--- Given data Enclosed Below ---

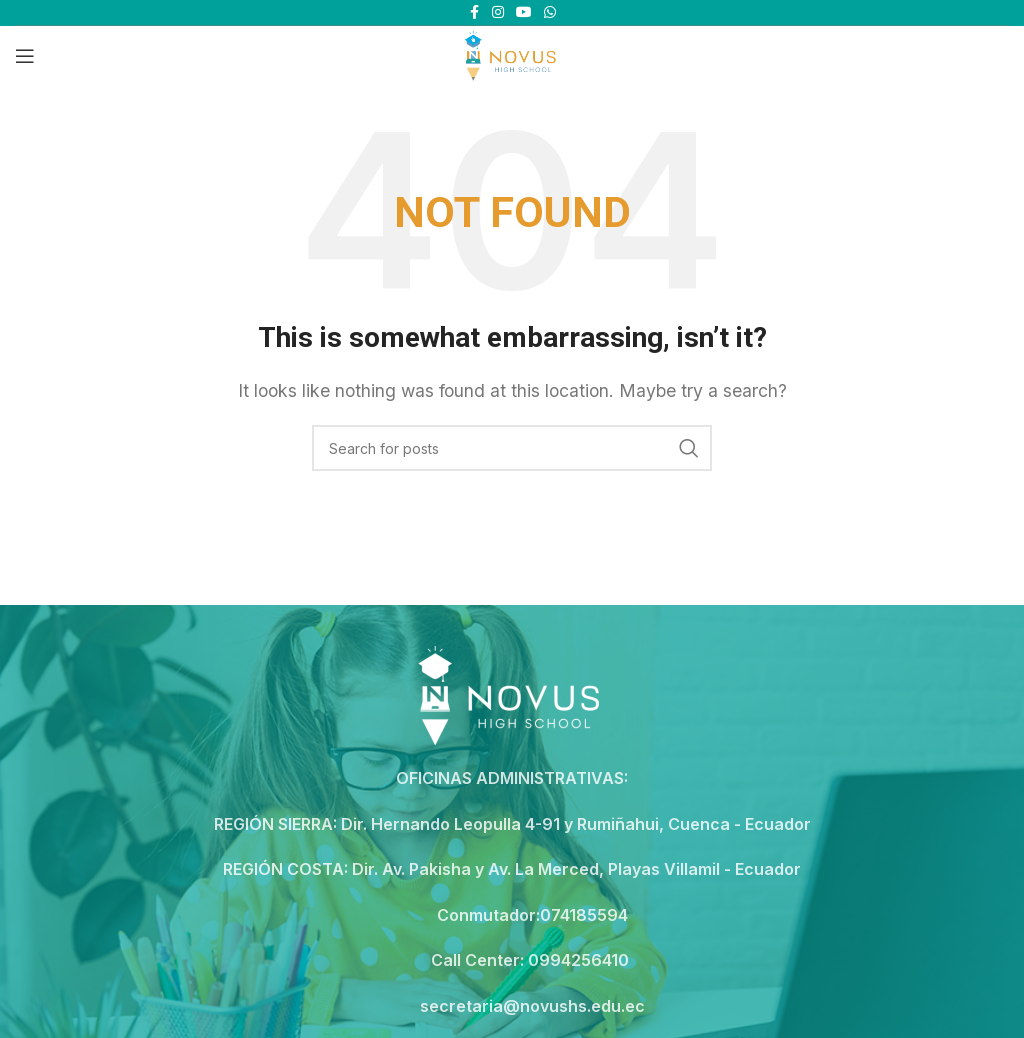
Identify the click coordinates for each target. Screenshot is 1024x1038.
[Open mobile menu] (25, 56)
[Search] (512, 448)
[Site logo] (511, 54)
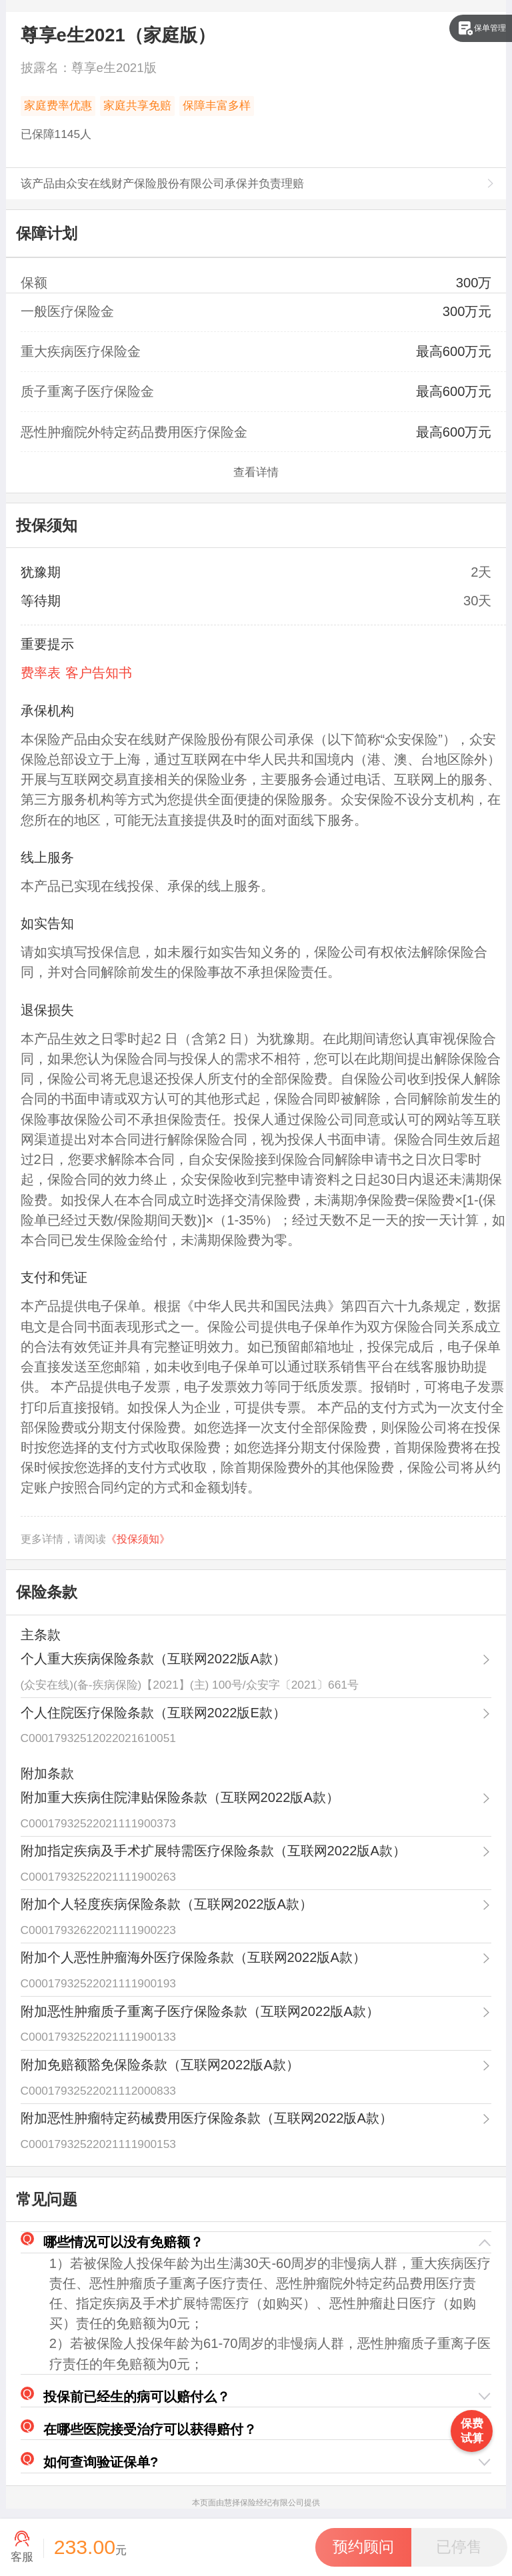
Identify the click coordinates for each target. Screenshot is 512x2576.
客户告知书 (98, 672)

--- End of Enclosed Given data ---
--- Given data Enclosed Below ---

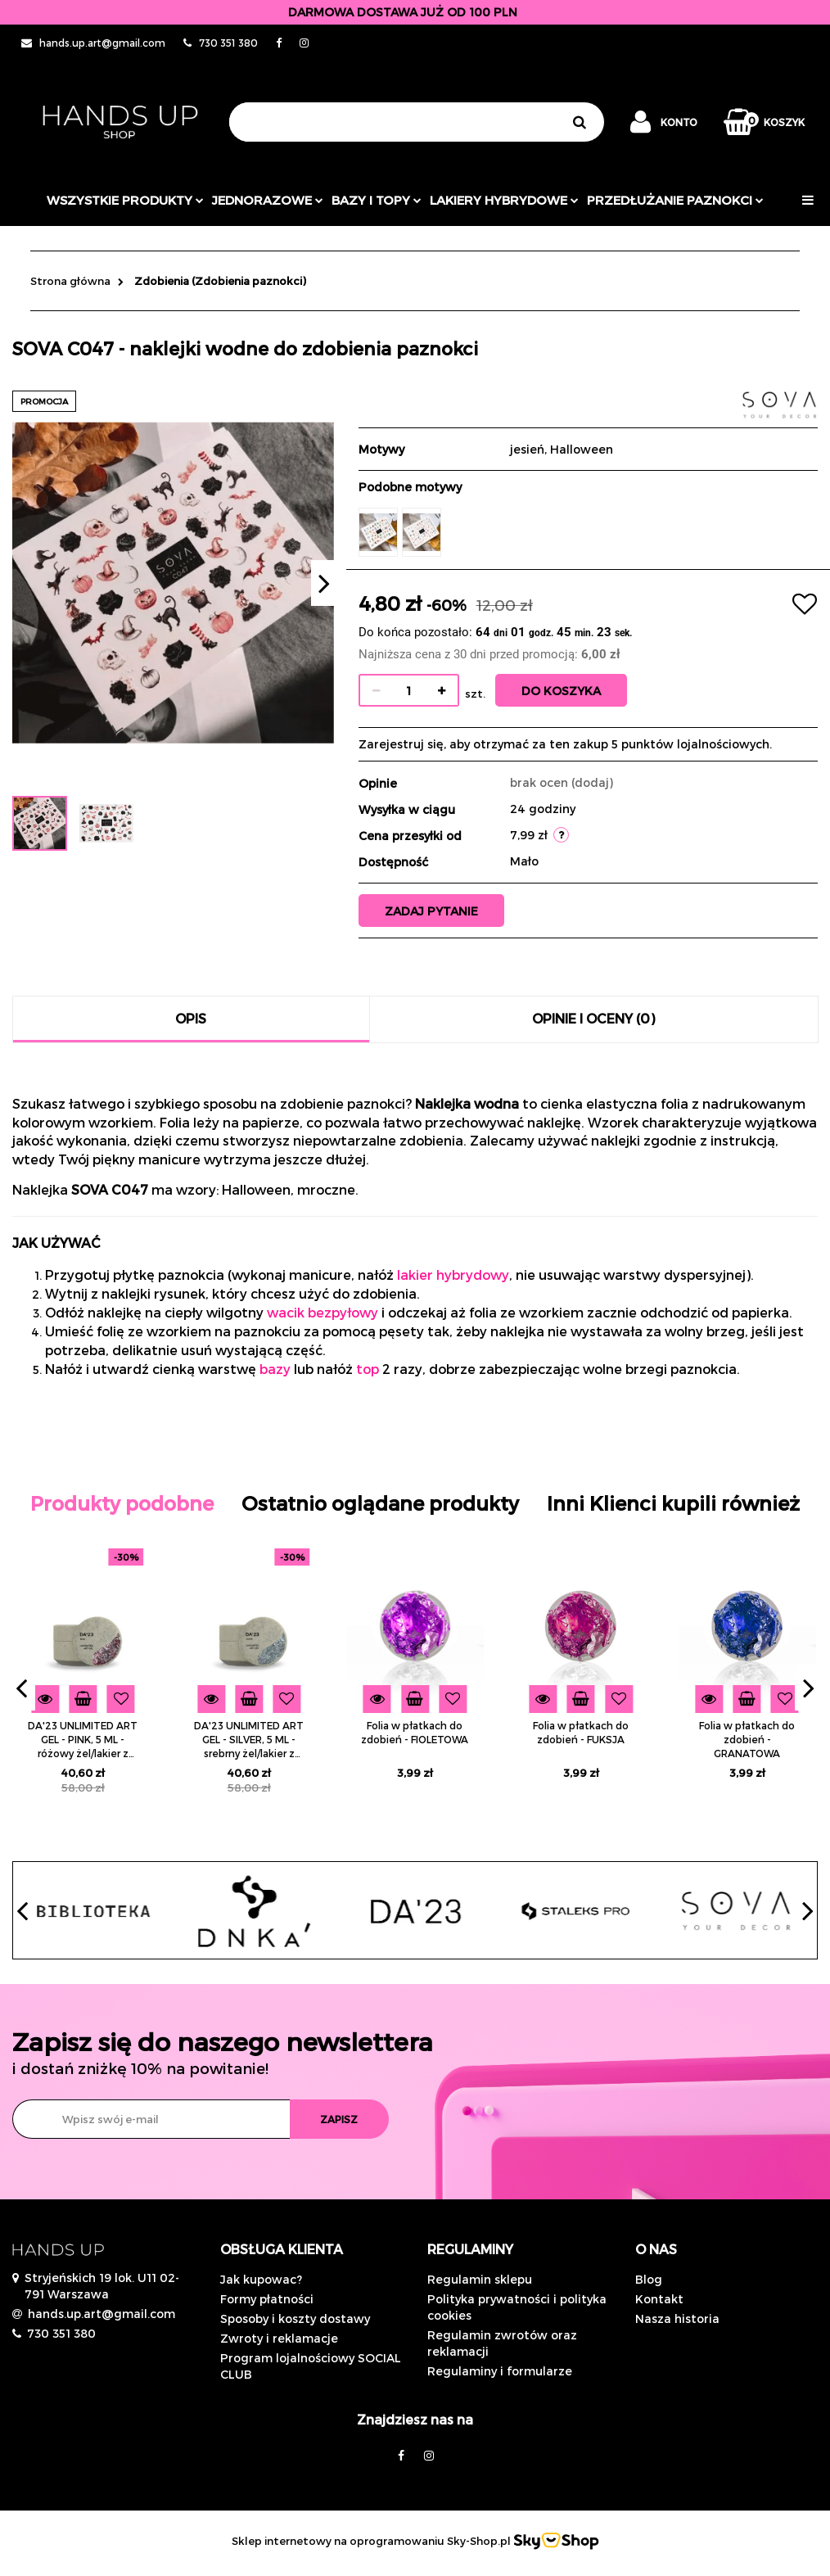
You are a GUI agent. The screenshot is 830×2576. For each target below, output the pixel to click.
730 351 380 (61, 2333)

--- End of Enclosed Given data ---

• _Your task_: Copy out each line of the data in which the word "click" appears.

• _Task answer_:
Identify the click coordinates for each target. Screenshot is 1024x1038.
Identify the click coordinates for each target. Screenshot is 512x2576.
You are a GUI agent. The screenshot is 830×2576. For each target below, output the pixel to click.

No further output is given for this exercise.